● **TASK DIRECTIONS**
Go through the data below and gather each line containing "источников".

# # #

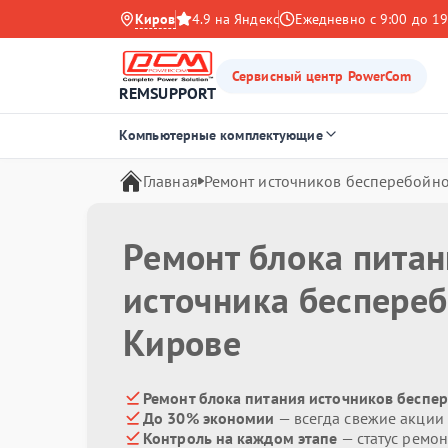
Киров
4.9 на Яндекс
Ежедневно с 9:00 до 19
Сервисный центр PowerCom
REMSUPPORT
Компьютерные комплектующие
Главная
Ремонт источников бесперебойно
Ремонт блока пита
источника беспере
Кирове
Ремонт блока питания источников беспе
До 30% экономии
— всегда свежие акции
Контроль на каждом этапе
— статус ремон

# # #

● **TASK OUTPUT**
Ремонт источников бесперебойно
Ремонт блока питания источников беспе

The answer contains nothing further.